A study investigating the antimicrobial activity of R. palmatum root extract demonstrated that anthraquinones others than rhein, such as emodin, aloe-emodin, physcion and chrysophanol, inhibited the growth of Salmonella Typhimurium [37]. Rhein had the lowest MIC against S. Typhimurium. In our study, the comparison of the UV signal levels between the rhubarb root and the pure rhein sample indicated a rhein concentration of 5% in the R. palmatum extract. This nicely correlated with the BMD results, where the MIC ratio of the R. palmatum extract (4 mg/L) and rhein (0.125 mg/L) was 32. Therefore, we hypothesize that in our setting, rhein might have been responsible for a relevant part of the antimicrobial activity. However, the major compounds of the R. palmatum root extract were not further separated and purified.
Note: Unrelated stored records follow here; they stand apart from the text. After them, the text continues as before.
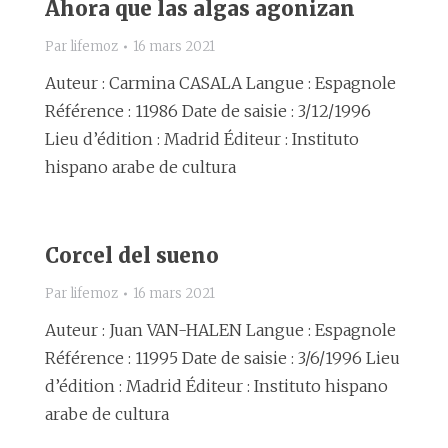
Ahora que las algas agonizan
Par
lifemoz
16 mars 2021
Auteur : Carmina CASALA Langue : Espagnole
Référence : 11986 Date de saisie : 3/12/1996
Lieu d’édition : Madrid Éditeur : Instituto
hispano arabe de cultura
Corcel del sueno
Par
lifemoz
16 mars 2021
Auteur : Juan VAN-HALEN Langue : Espagnole
Référence : 11995 Date de saisie : 3/6/1996 Lieu
d’édition : Madrid Éditeur : Instituto hispano
arabe de cultura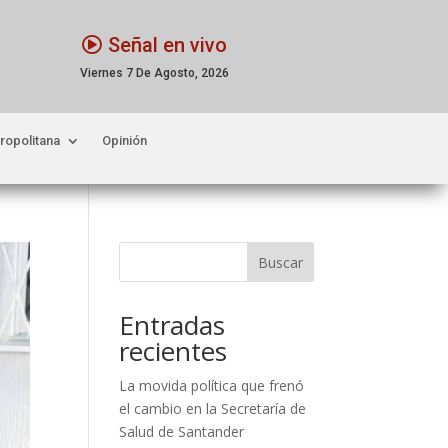
Señal en vivo
Viernes 7 De Agosto, 2026
ropolitana
Opinión
Buscar
Entradas
recientes
La movida política que frenó
el cambio en la Secretaría de
Salud de Santander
In a study investigating 56 clinical isolates of P. gingivalis, the MIC90 for amoxicillin/clavulanic acid was 0.5/0.25 mg/L, for clindamycin 0.25 m/L and for metronidazole 2 mg/L [38], which is interpreted as susceptible for systemic use according to CLSI 2021 [39]. Therefore, the local application of R. palmatum root extract, for which we determined a MIC of 4 mg/L, might be promising in inhibiting the growth of P. gingivalis in vivo. However, when treating periodontitis, it must be considered that the antimicrobial effect on the bacteria in biofilms cannot be necessarily inferred from the growth inhibitory effect on planktonic cells. Further, periodontitis is a multifactorial process that is not caused by P. gingivalis alone [8]. Given the potential toxicity and carcinogenicity of R. palmatum [40], local tolerance of R. palmatum root extracts has to be demonstrated. Further, their clinical efficacy remains to be shown before they could become an alternative to CHX. At least, the in vitro MIC of CHX for P. gingivalis ATCC 33277 was reported to be 4 mg/L [41], which is the same as for the R. palmatum root extract tested in our study.

5. Conclusions

Extracts of E. globulus, A. indica (neem), G. glabra (licorice), R. palmatum (rhubarb) and rhein showed antimicrobial activity against P. gingivalis, making them promising candidates for further study in the treatment of periodontitis. The lowest MIC of all plant extracts was found for the R. palmatum extract (4 mg/L) and for the anthraquinone rhein (0.125 mg/L). The R. palmatum extract had a rhein concentration of 5%. The MIC ratio of both of them was 32. Therefore, we hypothesize rhein might have been responsible for a relevant part of the antimicrobial activity. However, the major compounds of the R. palmatum root extract were not further separated and purified.